Rechercher

«Je préfère payer les impôts communaux»

La conseillère fédérale Karin Keller-Sutter est une fédéraliste convaincue. Dans l’entretien qu’elle nous a accordé, elle explique que plus la structure étatique est grande, plus l’argent tend à se disperser. Elle évoque en outre la rétribution des managers, les limites de la péréquation financière et son vélo d’occasion.

«Je préfère payer les impôts communaux»

La conseillère fédérale Karin Keller-Sutter, dans son bureau à Berne: «J’observe que les cantons confondent de plus en plus l’aumône et le fédéralisme». (Image: Keystone / Susanne Goldschmid)
Madame la conseillère fédérale, combien d’argent de poche receviez-vous enfant?

Je ne m’en rappelle pas avec précision, mais ce ne devait pas être une grosse somme d’argent, trois francs par semaine peut-être. En revanche, je me souviens encore très bien que je recevais un peu plus d’argent quand je donnais un coup de main dans le restaurant de mes parents.

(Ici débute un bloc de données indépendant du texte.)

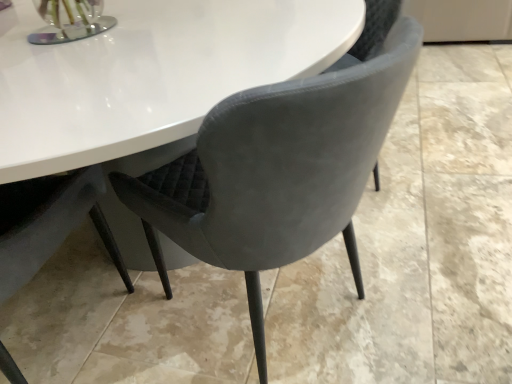 Identify the location of velvet grey chair at center. The image size is (512, 384). click(279, 170).

This screenshot has height=384, width=512. Describe the element at coordinates (279, 170) in the screenshot. I see `velvet grey chair at center` at that location.

Locate an element on the screen. The height and width of the screenshot is (384, 512). velvet grey chair at center is located at coordinates [279, 170]. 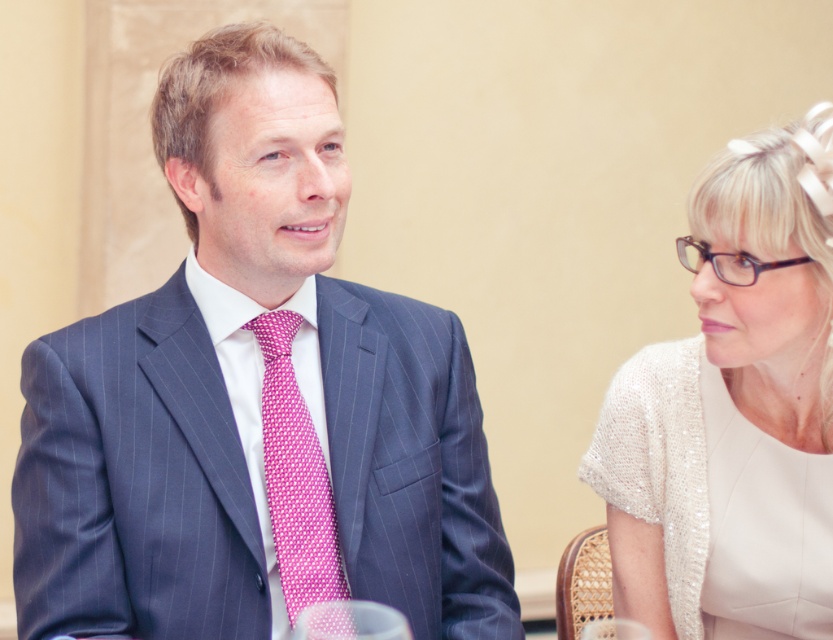 You are a photographer at a formal event. You want to capture a closeup shot of the pink dotted fabric tie at center while ensuring the sequined beige dress at right is still visible in the background. Given their sizes, will you need to adjust your camera angle to include both?

The sequined beige dress at right is wider than the pink dotted fabric tie at center. To include both in the shot, you might need to widen your camera angle or move closer to ensure the larger dress remains visible while keeping the smaller tie in focus.

You are a photographer at a wedding reception and need to position two guests for a photo. The guests are wearing a blue pinstripe suit at left and a sequined beige dress at right. Based on their current positions, which guest is positioned to the left side of the other?

The blue pinstripe suit at left is positioned to the left of the sequined beige dress at right.

You are a photographer at a formal event. You need to capture a photo of both the blue pinstripe suit at left and the sequined beige dress at right. Which one should you focus on first to ensure both are in frame?

You should focus on the blue pinstripe suit at left first because it is closer to the viewer than the sequined beige dress at right, allowing you to adjust the camera angle to include both in the frame. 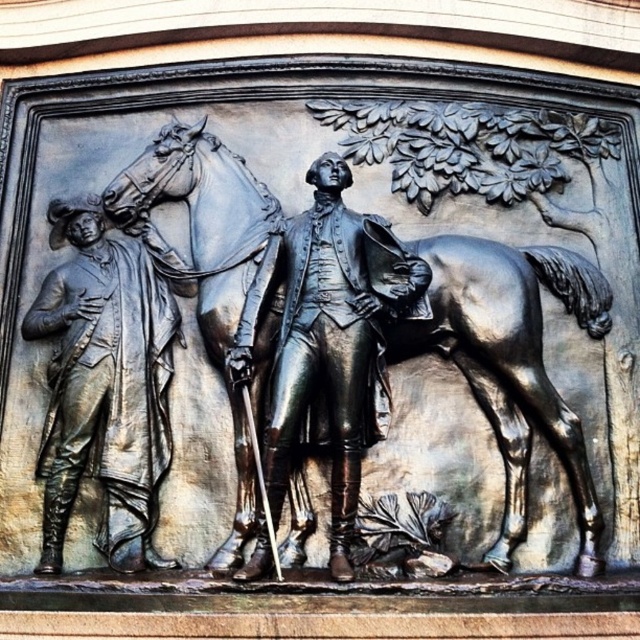 You are an art conservator examining the bronze relief sculpture. You notice two figures made of bronze. The first is the bronze figure at left, and the second is the shiny bronze statue at center. Based on their positions, which one is closer to the left edge of the sculpture?

The bronze figure at left is closer to the left edge of the sculpture because it is positioned to the left of the shiny bronze statue at center. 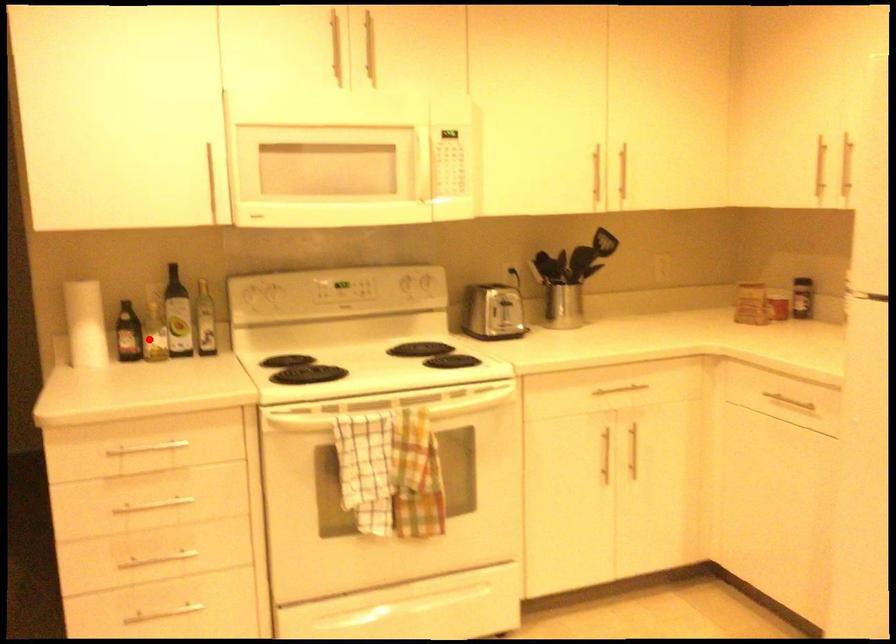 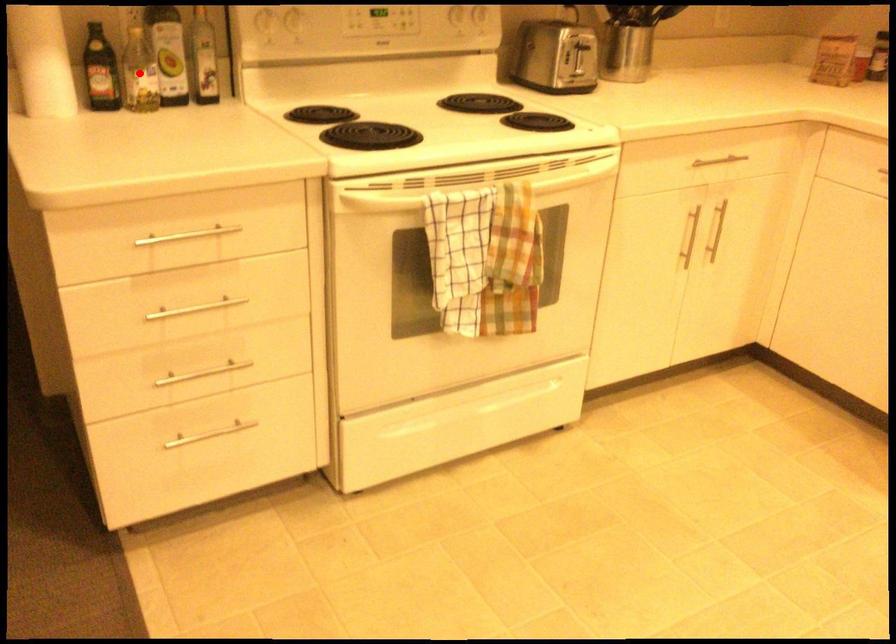 I am providing you with two images of the same scene from different viewpoints. A red point is marked on the first image and another point is marked on the second image. Does the point marked in image1 correspond to the same location as the one in image2?

Yes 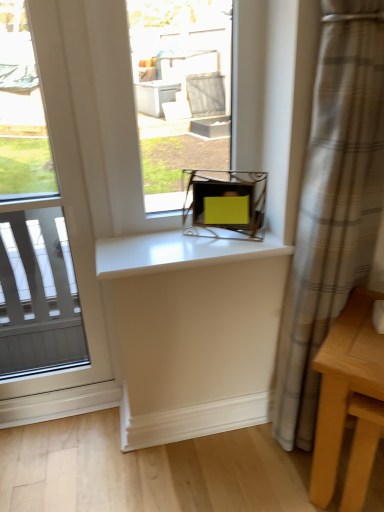 Question: Is plaid fabric curtain at right turned away from matte yellow box at center, which is the 2th window from left to right?

Choices:
 (A) no
 (B) yes

Answer: (A)

Question: Is plaid fabric curtain at right oriented towards matte yellow box at center, which is the 1th window from right to left?

Choices:
 (A) yes
 (B) no

Answer: (B)

Question: Can you confirm if plaid fabric curtain at right is taller than matte yellow box at center, which is the 1th window from right to left?

Choices:
 (A) no
 (B) yes

Answer: (B)

Question: Is plaid fabric curtain at right positioned behind matte yellow box at center, which is the 2th window from left to right?

Choices:
 (A) no
 (B) yes

Answer: (A)

Question: Is plaid fabric curtain at right closer to the viewer compared to matte yellow box at center, which is the 1th window from right to left?

Choices:
 (A) no
 (B) yes

Answer: (B)

Question: Considering the positions of white glossy counter top at center and light wood table at lower right in the image, is white glossy counter top at center taller or shorter than light wood table at lower right?

Choices:
 (A) tall
 (B) short

Answer: (B)

Question: From the image's perspective, is white glossy counter top at center above or below light wood table at lower right?

Choices:
 (A) above
 (B) below

Answer: (A)

Question: In terms of width, does white glossy counter top at center look wider or thinner when compared to light wood table at lower right?

Choices:
 (A) wide
 (B) thin

Answer: (B)

Question: From a real-world perspective, is white glossy counter top at center above or below light wood table at lower right?

Choices:
 (A) above
 (B) below

Answer: (A)

Question: From the image's perspective, is plaid fabric curtain at right above or below clear glass window at left, which appears as the second window when viewed from the right?

Choices:
 (A) below
 (B) above

Answer: (A)

Question: Which is correct: plaid fabric curtain at right is inside clear glass window at left, positioned as the 1th window in left-to-right order, or outside of it?

Choices:
 (A) outside
 (B) inside

Answer: (A)

Question: Considering their positions, is plaid fabric curtain at right located in front of or behind clear glass window at left, which appears as the second window when viewed from the right?

Choices:
 (A) behind
 (B) front

Answer: (B)

Question: Considering the relative positions of plaid fabric curtain at right and clear glass window at left, which appears as the second window when viewed from the right, in the image provided, is plaid fabric curtain at right to the left or to the right of clear glass window at left, which appears as the second window when viewed from the right,?

Choices:
 (A) right
 (B) left

Answer: (A)

Question: In the image, is white glossy counter top at center positioned in front of or behind plaid fabric curtain at right?

Choices:
 (A) front
 (B) behind

Answer: (B)

Question: From a real-world perspective, relative to plaid fabric curtain at right, is white glossy counter top at center vertically above or below?

Choices:
 (A) below
 (B) above

Answer: (B) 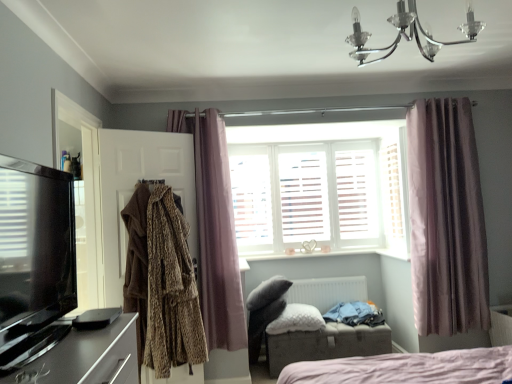 Question: Is white wooden shutters at center looking in the opposite direction of white fluffy pillow at center?

Choices:
 (A) no
 (B) yes

Answer: (A)

Question: Is white wooden shutters at center shorter than white fluffy pillow at center?

Choices:
 (A) no
 (B) yes

Answer: (A)

Question: From a real-world perspective, is white wooden shutters at center on white fluffy pillow at center?

Choices:
 (A) yes
 (B) no

Answer: (A)

Question: Is the depth of white wooden shutters at center greater than that of white fluffy pillow at center?

Choices:
 (A) yes
 (B) no

Answer: (A)

Question: From the image's perspective, would you say white wooden shutters at center is shown under white fluffy pillow at center?

Choices:
 (A) no
 (B) yes

Answer: (A)

Question: Does white wooden shutters at center have a lesser width compared to white fluffy pillow at center?

Choices:
 (A) yes
 (B) no

Answer: (A)

Question: Would you say brown textured coat at left, which appears as the first clothing when viewed from the front, contains white wooden shutters at center?

Choices:
 (A) yes
 (B) no

Answer: (B)

Question: Is the position of brown textured coat at left, which appears as the first clothing when viewed from the front, more distant than that of white wooden shutters at center?

Choices:
 (A) yes
 (B) no

Answer: (B)

Question: From the image's perspective, does brown textured coat at left, placed as the second clothing when sorted from back to front, appear lower than white wooden shutters at center?

Choices:
 (A) no
 (B) yes

Answer: (B)

Question: Does brown textured coat at left, which is counted as the first clothing, starting from the top, come in front of white wooden shutters at center?

Choices:
 (A) no
 (B) yes

Answer: (B)

Question: Does brown textured coat at left, placed as the second clothing when sorted from back to front, appear on the left side of white wooden shutters at center?

Choices:
 (A) no
 (B) yes

Answer: (B)

Question: Is brown textured coat at left, placed as the second clothing when sorted from back to front, oriented away from white wooden shutters at center?

Choices:
 (A) no
 (B) yes

Answer: (A)

Question: Is brown textured coat at left, which is counted as the first clothing, starting from the top, wider than white matte radiator at center?

Choices:
 (A) yes
 (B) no

Answer: (A) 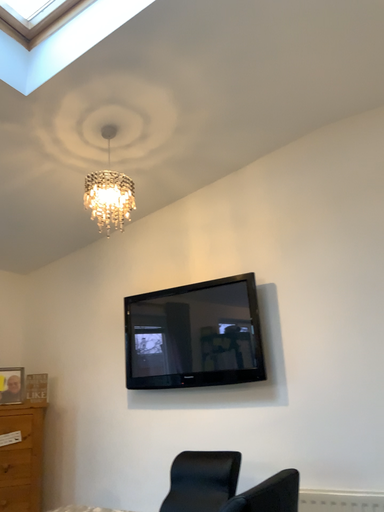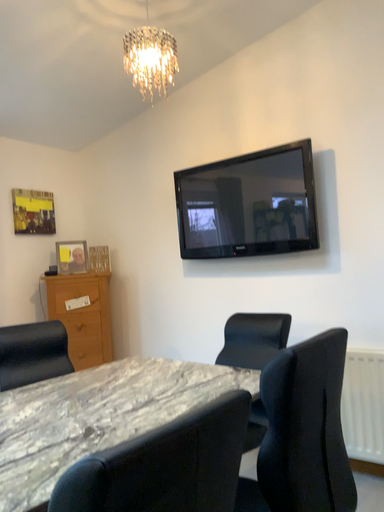 Question: Which way did the camera rotate in the video?

Choices:
 (A) rotated downward
 (B) rotated upward

Answer: (A) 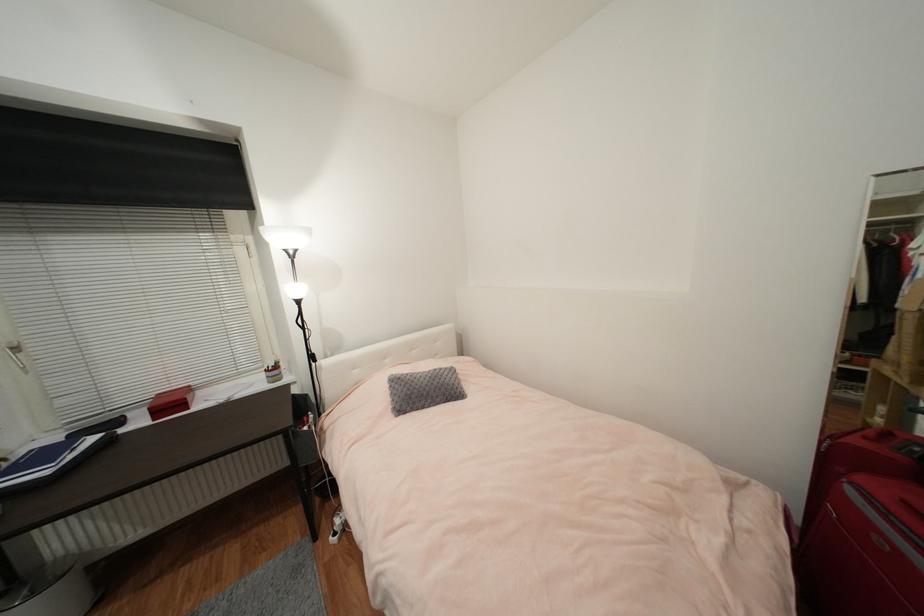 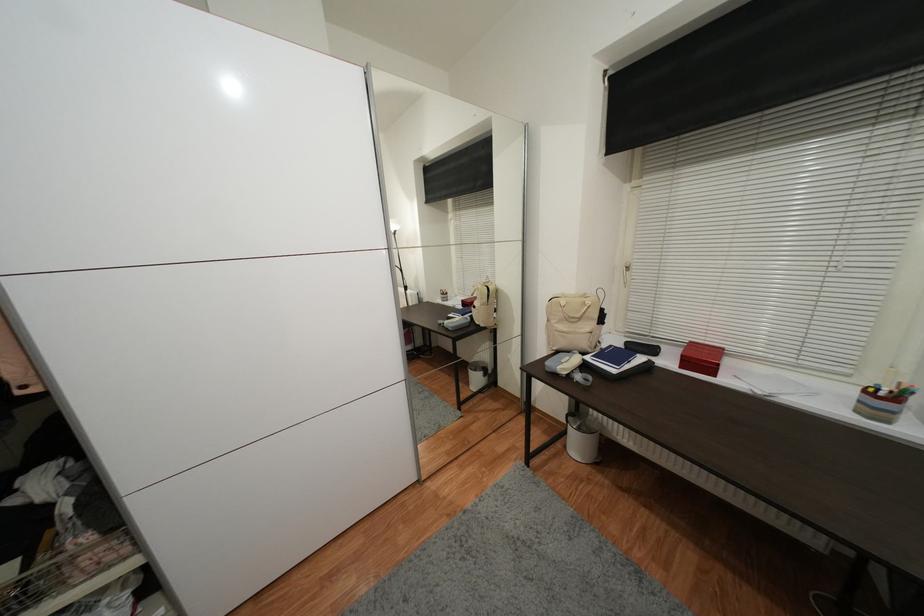 The point at (35, 232) is marked in the first image. Where is the corresponding point in the second image?

(678, 167) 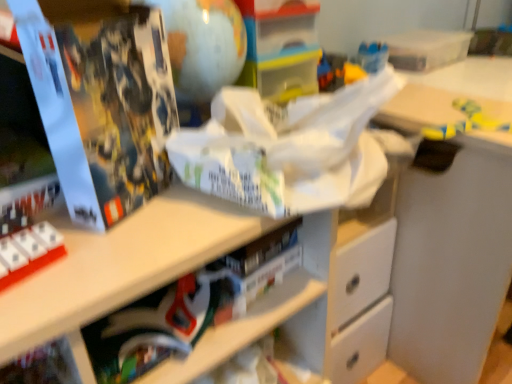 The image size is (512, 384). Identify the location of vacant area that is in front of matte black book at left. (110, 252). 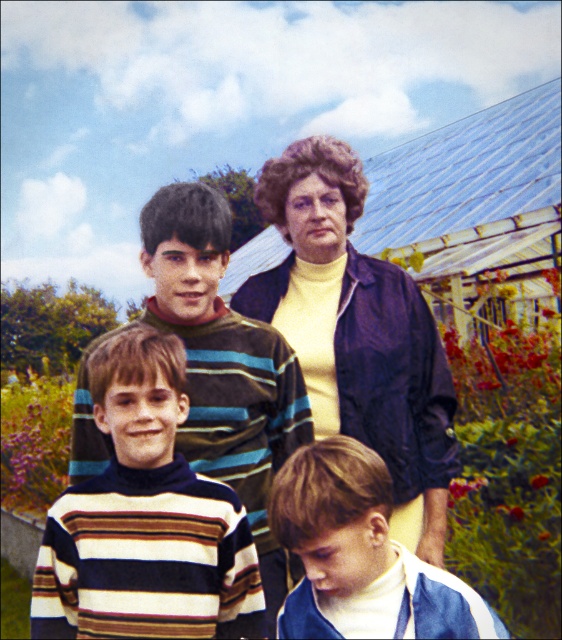 You are a photographer adjusting the camera settings to ensure both the matte yellow sweater at center and the striped sweater at lower center are in focus. Which sweater should you focus on first to account for their sizes?

The matte yellow sweater at center is taller than the striped sweater at lower center, so you should focus on the matte yellow sweater at center first as it is larger and requires more attention to capture details properly.

Based on the photo, you are a fashion designer observing the family portrait. You notice two striped sweaters in the image. Which one is positioned higher up, the striped turtleneck sweater at center or the striped sweater at lower center?

The striped turtleneck sweater at center is located above the striped sweater at lower center, so it is positioned higher up.

You are standing at the position of the adult woman in the family portrait. You want to move towards the point at coordinates point (138, 547) and point (364, 305). Which point will you reach first?

Point (138, 547) is in front of point (364, 305), so you will reach point (138, 547) first. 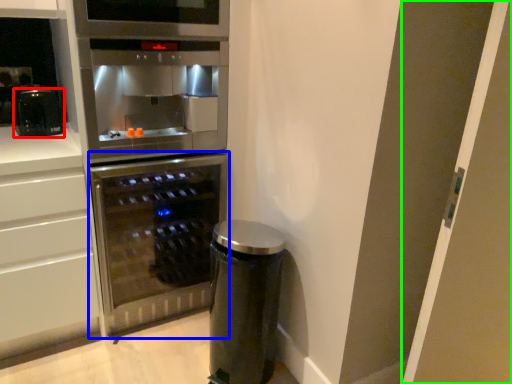 Question: Estimate the real-world distances between objects in this image. Which object is farther from kitchen appliance (highlighted by a red box), home appliance (highlighted by a blue box) or glass door (highlighted by a green box)?

Choices:
 (A) home appliance
 (B) glass door

Answer: (B) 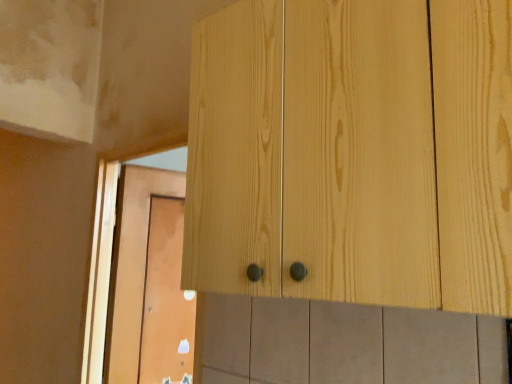 At what (x,y) coordinates should I click in order to perform the action: click on free point above natural wood door at upper center (from a real-world perspective). Please return your answer as a coordinate pair (x, y). Image resolution: width=512 pixels, height=384 pixels. Looking at the image, I should click on (154, 168). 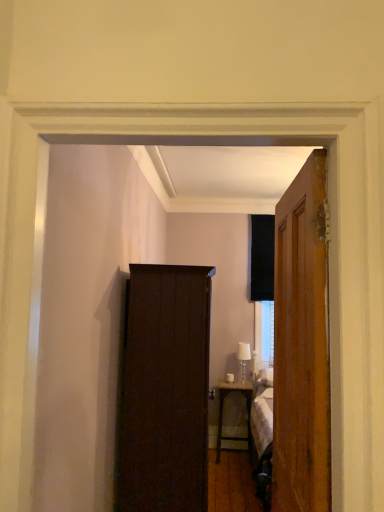 Question: Is point (183, 396) closer or farther from the camera than point (246, 378)?

Choices:
 (A) farther
 (B) closer

Answer: (B)

Question: Is dark wood cabinet at center situated inside clear glass lampshade at right or outside?

Choices:
 (A) inside
 (B) outside

Answer: (B)

Question: Considering the real-world distances, which object is farthest from the clear glass lampshade at right?

Choices:
 (A) metallic silver desk at center
 (B) dark wood cabinet at center
 (C) wooden door at right

Answer: (C)

Question: Which object is the closest to the dark wood cabinet at center?

Choices:
 (A) wooden door at right
 (B) metallic silver desk at center
 (C) clear glass lampshade at right

Answer: (A) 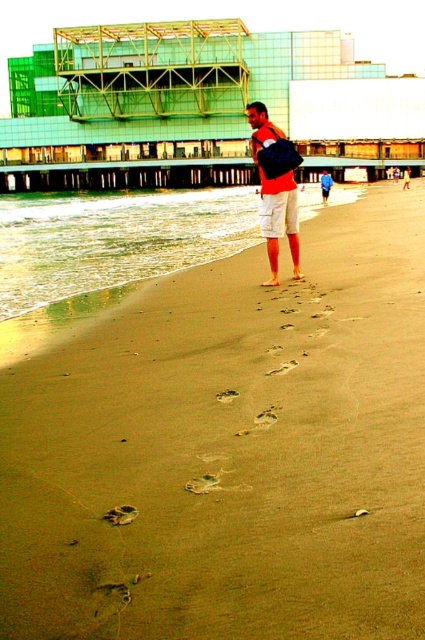 You are standing on the beach and see the brown sandy beach at center and the white cotton shorts at center. Which object is positioned to the right?

The brown sandy beach at center is positioned to the right of the white cotton shorts at center.

You are standing on the beach and see two points marked in the image. The first point is at coordinates point [413,324] and the second is at point [294,225]. Which point is closer to you?

Point [413,324] is closer to the viewer than point [294,225].

You are a photographer planning to capture a sunset shot at this beach. You notice a person wearing a matte orange shirt at center and matte orange shorts at center. Which piece of clothing will appear closer to the horizon line in your photo?

The matte orange shirt at center is located above the matte orange shorts at center, so the shirt will be closer to the horizon line in the photo. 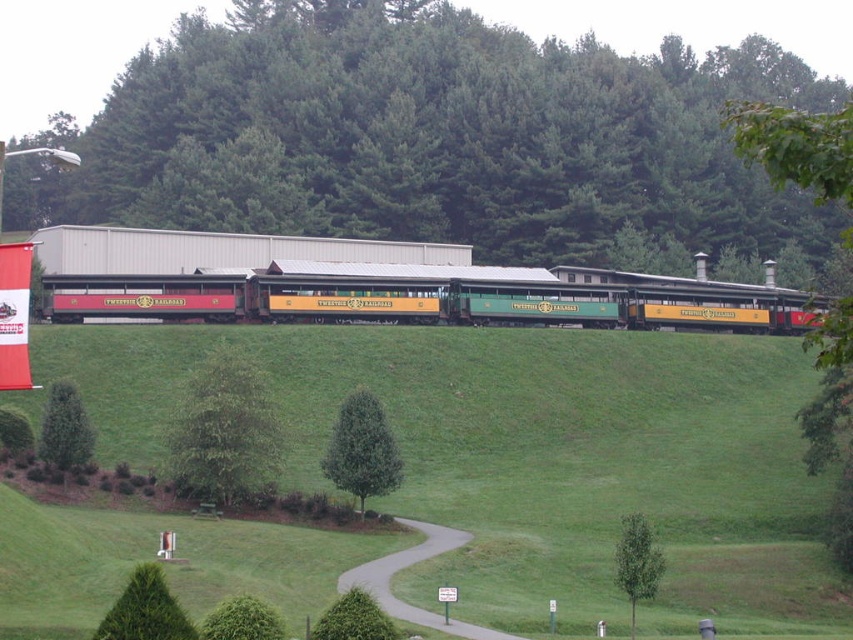 You are standing at the starting point of the paved path in the scenic outdoor setting. You want to reach the green matte tree at center. Which direction should you walk to get closer to it?

The green matte tree at center is located at point (363,449), so you should walk towards the center of the image to reach it.

You are standing at the center of the paved path between the green leafy tree at lower left and the green leafy tree at lower right. Which tree is closer to the top of the image?

The green leafy tree at lower left is located above the green leafy tree at lower right, so the green leafy tree at lower left is closer to the top of the image.

You are standing at the center of the winding paved path between the green leafy tree at lower left and the green leafy tree at lower right. Which tree has a wider spread of branches?

The green leafy tree at lower right has a wider spread of branches compared to the green leafy tree at lower left.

Épargniez-vous à l’époque dans un but précis?

Oui, pour acheter un vélo d’occasion. J’étais en cinquième ou en sixième année et ce vélo coûtait 80 francs. Mais mon rêve était de posséder un vélomoteur, ceux de la marque Ciao étaient à la mode chez les jeunes filles à l’époque. Pour mes parents, c’était hors de question, même si je l’avais payé moi-même.

Avez-vous dû faire des sacrifices pour acheter ce vélo?

Oui, j’ai dû renoncer à d’autres dépenses.

La Confédération doit elle aussi renoncer à certaines dépenses. Vous avez déclaré que son budget est déséquilibré. Comment est-ce possible malgré le frein à l’endettement?

Notre problème, actuellement, c’est que les dépenses augmentent plus vite que les recettes. D’où l’apparition, dans les plans financiers annuels, d’un déficit structurel compris entre 3 et 4 milliards de francs par an. Structurel signifie que le déficit n’est pas d’origine conjoncturelle et qu’il doit être réduit si l’on veut respecter le frein à l’endettement qui nous oblige à maintenir durablement un équilibre entre les recettes et les dépenses et à stopper l’endettement de la Confédération.

Quelles sont les dépenses qui ont augmenté?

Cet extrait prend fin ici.